RS: Do you see any other directors breaking away?
SPIELBERG: The thing is, anybody who is being given the chance to make a movie has already “made it.” That’s why making films today is like walking a tightrope over a crocodile pit. The crocodiles are not the critics, they’re the economy. If a movie doesn’t make money, it’s harder to launch a second picture.
But to answer your question, Robert Zemeckis and Bob Gale [Used Cars], Hal Barwood and Matt Robbins [Dragonslayer] – mark my words, they’ll break through. Bob Towne [Personal Best], Ridley Scott [Alien], Hugh Hudson [Chariots of Fire], John Carpenter [Halloween] will get there. De Palma certainly will, if he’s not already. John Milius [Conan the Barbarian] will have his breakthrough film some day.

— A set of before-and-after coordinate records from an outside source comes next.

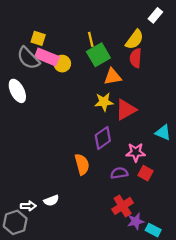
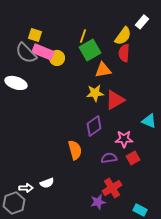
white rectangle: (155, 15) -> (142, 22), moved
yellow line: (91, 39) -> (83, 36), turned 32
white ellipse: (17, 91) -> (16, 83), turned -45
red square: (146, 173) -> (133, 158), turned 32
purple star: (136, 221) -> (98, 202), moved

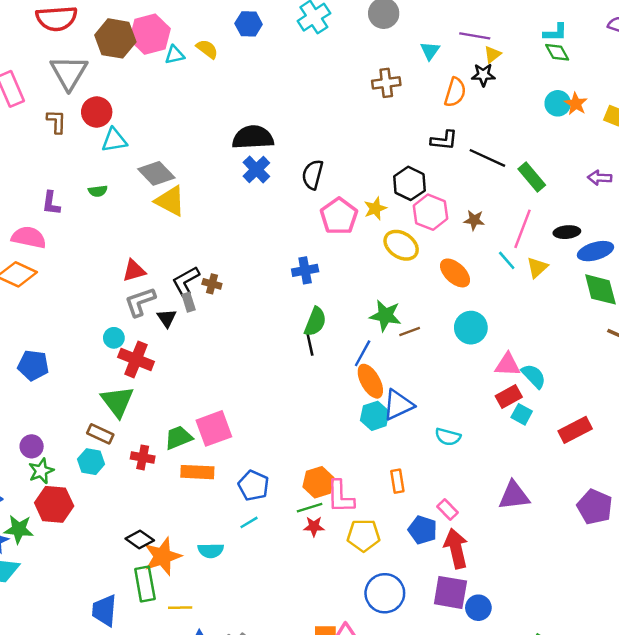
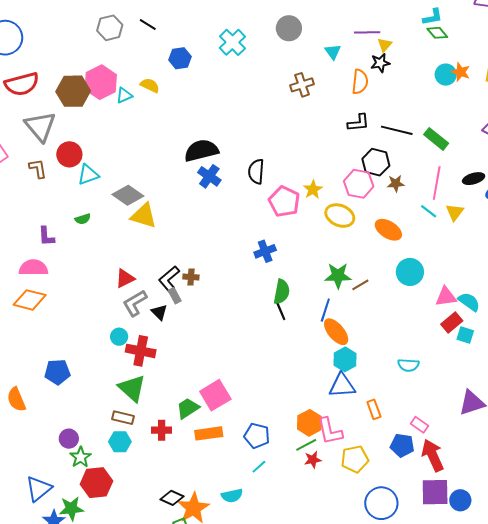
black hexagon: (409, 183) -> (376, 162), moved
blue triangle: (398, 405) -> (342, 386), moved, turned 32

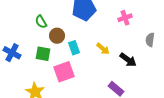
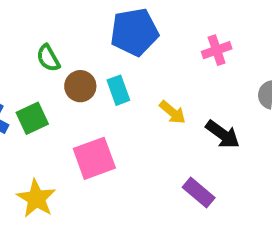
cyan rectangle: (74, 48) -> (118, 90), moved
green square: (43, 54) -> (32, 118), moved, turned -35

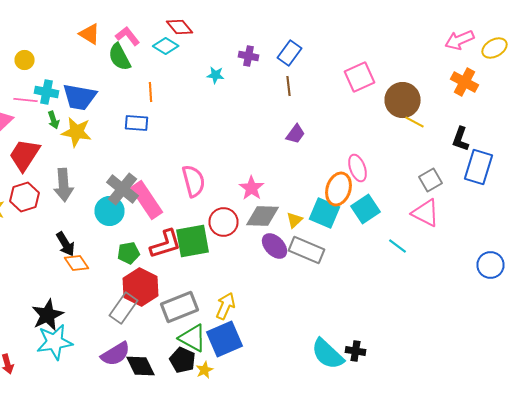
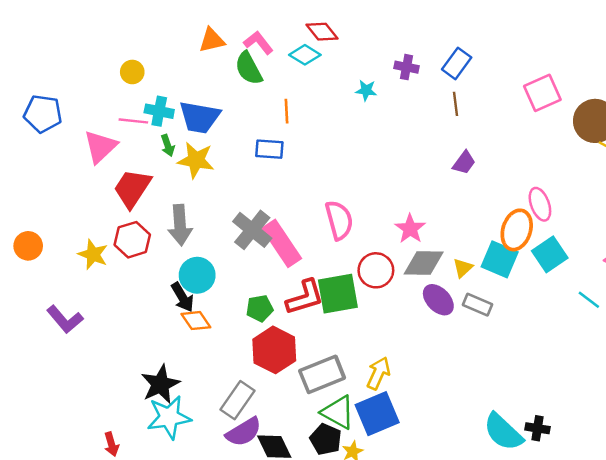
orange triangle: (90, 34) -> (212, 40), turned -45
cyan circle: (110, 211) -> (197, 275), moved
gray rectangle: (306, 250) -> (478, 305), size x0.7
gray rectangle: (124, 308) -> (238, 400), moved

Certainly George Miller [The Road Warrior]. I like this guy Michael Mann [Thief], and Allan Parker [Shoot the Moon]. But they are more of the Scorsese-Coppola school than… our group.
RS: How do you respond to the idea that what Scorsese does is more adult than what you guys are doing?
SPIELBERG: Well, it is more adult, because it appeals to our anxiety riddled, darker side. It appeals to the unknown persona. My movies and George’s appeal to things that are lighter in nature. I think the difference is terrific. Can you imagine if everybody made Raiders of the Lost Ark last year? I think studios were spoiled the first day Gone with the Wind made more money than any movie ever. I think from that moment on, decision-makers wanted movies that would be hugely successful. So every time I see a small picture take off, whether it’s Animal House or Diner, I cheer. I think it’s bullshit when people say the success of Raiders precludes the success of Diner. I think a success like Raiders feeds the pocketbook that’s gonna finance Diner. You can’t have a Diner without Raiders. But you can’t have good movies without Diner. So, we need each other. Should we all join hands and sing, “I’d like to buy the world a Coke”? [Laughs.]
RS: Don’t let them get too comfortable with the resident genius.
SPIELBERG: Nobody’s a resident genius, but being a resident anything bothers me. Once you’re at a studio for more than three weeks, you’re just another name on a directory at the dead end of a corridor. That goes whether you’re Fellini, Francis Coppola or just getting started out of NYU.